Thursday, May 13, 2010

"Yes, our employee stole from you, but she didn't cut us in!"

TBA and its commenters observed a while back that the Mississippi Supreme Court is egregiously coy about overruling its precedents. Another example today: Akins v. Golden Triangle Planning & Devel. Dist.. Defendant's employee embezzles funds meant for plaintiff; plaintiff sues defendant. Nope, says the MSSC, because "Tate’s misdeeds were for her own personal gain and were of no benefit to Golden Triangle." Hence, outside the scope of her employment, thus, no respondeat superior, ergo, no liability for the employer.

That holding follows upon this analysis:
Golden Triangle contends that Akins’s reliance on both Billups and Napp is misplaced, as these decisions have been eroded by more recent Mississippi Supreme Court decisions which have demonstrated a “marked shift away from expansive employer vicarious liability.” * * * Alternatively, Golden Triangle maintains that, even if the facts averred by Akins are true, Golden Triangle still is entitled to judgment as a matter of law because Tate acted outside her duties for her own gain to the detriment – not the benefit – of her employer/master, Golden Triangle.
In Billups, for instance, "a salesman was overcharging Billups for bread and keeping the difference for himself." Seems on point, eh? But the Court, apparently embracing the "alternatively" theory, affirms summary judgment for the defendant, without explaining how to distinguish Billups or whether that case remains good law.

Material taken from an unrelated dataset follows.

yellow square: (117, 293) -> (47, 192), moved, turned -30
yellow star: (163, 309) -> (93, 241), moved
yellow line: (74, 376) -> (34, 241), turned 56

Justice Randolph, dissenting in the 5-4 decision, points out that, under Mississippi precedent, "[a] master is subject to liability for the torts of his servant committed outside the scope of employment if the servant was aided in accomplishing the tort by the existence of the agency relation." In other words, respondeat superior is part of vicarious liability, but not all of it. And Randolph goes on to quote from Billups:
“[i]t is well settled that the principal is liable for the frauds and misrepresentations of his agent within the scope of the authority or employment of the agent, even though he had no knowledge thereof and has received no benefit therefrom. . . .” 2 Am. Jur. p. 281, Agency, § 362. “The principal is liable to third persons for injuries resulting from the fraud and deceit of his agent if such is within the scope of the agent’s authority. Acts of fraud by the agent, committed in the course or scope of his employment, are binding on the principal, even though the principal did not know of or authorize the commission of the fraudulent acts, and although he derives no benefit from the success of the fraud, and the agent committed it for his own benefit.” 3 C.J.S., Agency, § 257, p. 190.
Randolph also gives us the Fifth Circuit's analysis of the cases relied upon by Billups:
Each case involved a situation in which the principal delegated to the agent the power to perform a certain task, such as collect monies for the principal. In each case, the agent acted for his own purposes, but the fraud transpired as part of the very duty that the principal authorized the agent to perform. Because the customers had a relationship with the principal that induced the customers to rely on the principal’s agent, and the agent defrauded the customers in the performance of the duty entrusted to him by the principal, the agent was “aided in accomplishing the tort by the existence of the agency relation.”
A remarkably weak opinion by Carlson doesn't even address the dissent's arguments. How Kitchens and Graves signed on -- the dissenters were Randolph, Dickinson, Lamar, and Chandler -- is mysterious indeed. If they're going to vote against type, could they please save it for a case where they're actually in the right?